* EXERCISE AIM *
Apart from the pictures, every line below is to be set down exactly.

Dataset records

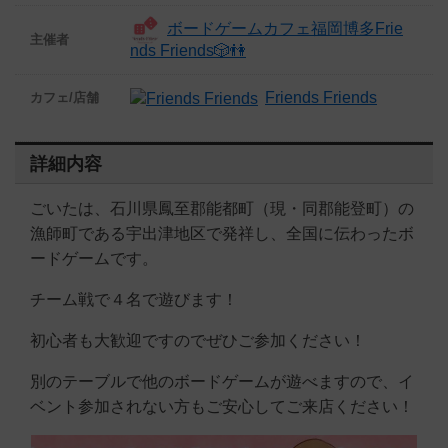
ボードゲームカフェ福岡博多Frie
主催者
nds Friends🎲👫
Friends Friends
カフェ/店舗
詳細内容
ごいたは、石川県鳳至郡能都町（現・同郡能登町）の
漁師町である宇出津地区で発祥し、全国に伝わったボ
ードゲームです。
チーム戦で４名で遊びます！
初心者も大歓迎ですのでぜひご参加ください！
別のテーブルで他のボードゲームが遊べますので、イ
ベント参加されない方もご安心してご来店ください！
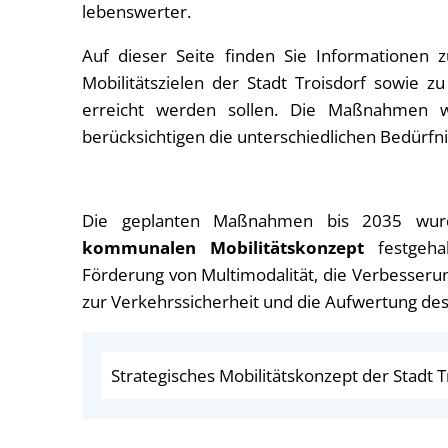
lebenswerter.
Auf dieser Seite finden Sie Informationen 
Mobilitätszielen der Stadt Troisdorf sowie
erreicht werden sollen. Die Maßnahmen 
berücksichtigen die unterschiedlichen Bedürfn
Die geplanten Maßnahmen bis 2035 wurde
kommunalen Mobilitätskonzept
festgeha
Förderung von Multimodalität, die Verbesser
zur Verkehrssicherheit und die Aufwertung de
Strategisches Mobilitätskonzept der Stadt 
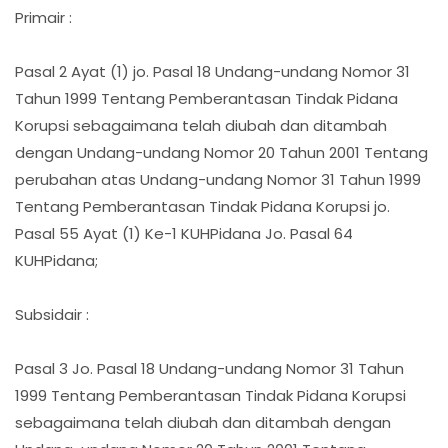
Primair :
Pasal 2 Ayat (1) jo. Pasal 18 Undang-undang Nomor 31
Tahun 1999 Tentang Pemberantasan Tindak Pidana
Korupsi sebagaimana telah diubah dan ditambah
dengan Undang-undang Nomor 20 Tahun 2001 Tentang
perubahan atas Undang-undang Nomor 31 Tahun 1999
Tentang Pemberantasan Tindak Pidana Korupsi jo.
Pasal 55 Ayat (1) Ke-1 KUHPidana Jo. Pasal 64
KUHPidana;
Subsidair :
Pasal 3 Jo. Pasal 18 Undang-undang Nomor 31 Tahun
1999 Tentang Pemberantasan Tindak Pidana Korupsi
sebagaimana telah diubah dan ditambah dengan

* SOLUTION FOR THIS EXERCISE *
ボードゲームカフェ福岡博多Frie
主催者
nds Friends🎲👫
Friends Friends
カフェ/店舗
詳細内容
ごいたは、石川県鳳至郡能都町（現・同郡能登町）の
漁師町である宇出津地区で発祥し、全国に伝わったボ
ードゲームです。
チーム戦で４名で遊びます！
初心者も大歓迎ですのでぜひご参加ください！
別のテーブルで他のボードゲームが遊べますので、イ
ベント参加されない方もご安心してご来店ください！
lebenswerter.
Auf dieser Seite finden Sie Informationen 
Mobilitätszielen der Stadt Troisdorf sowie
erreicht werden sollen. Die Maßnahmen 
berücksichtigen die unterschiedlichen Bedürfn
Die geplanten Maßnahmen bis 2035 wurde
kommunalen Mobilitätskonzept
festgeha
Förderung von Multimodalität, die Verbesser
zur Verkehrssicherheit und die Aufwertung de
Strategisches Mobilitätskonzept der Stadt 
Primair :
Pasal 2 Ayat (1) jo. Pasal 18 Undang-undang Nomor 31
Tahun 1999 Tentang Pemberantasan Tindak Pidana
Korupsi sebagaimana telah diubah dan ditambah
dengan Undang-undang Nomor 20 Tahun 2001 Tentang
perubahan atas Undang-undang Nomor 31 Tahun 1999
Tentang Pemberantasan Tindak Pidana Korupsi jo.
Pasal 55 Ayat (1) Ke-1 KUHPidana Jo. Pasal 64
KUHPidana;
Subsidair :
Pasal 3 Jo. Pasal 18 Undang-undang Nomor 31 Tahun
1999 Tentang Pemberantasan Tindak Pidana Korupsi
sebagaimana telah diubah dan ditambah dengan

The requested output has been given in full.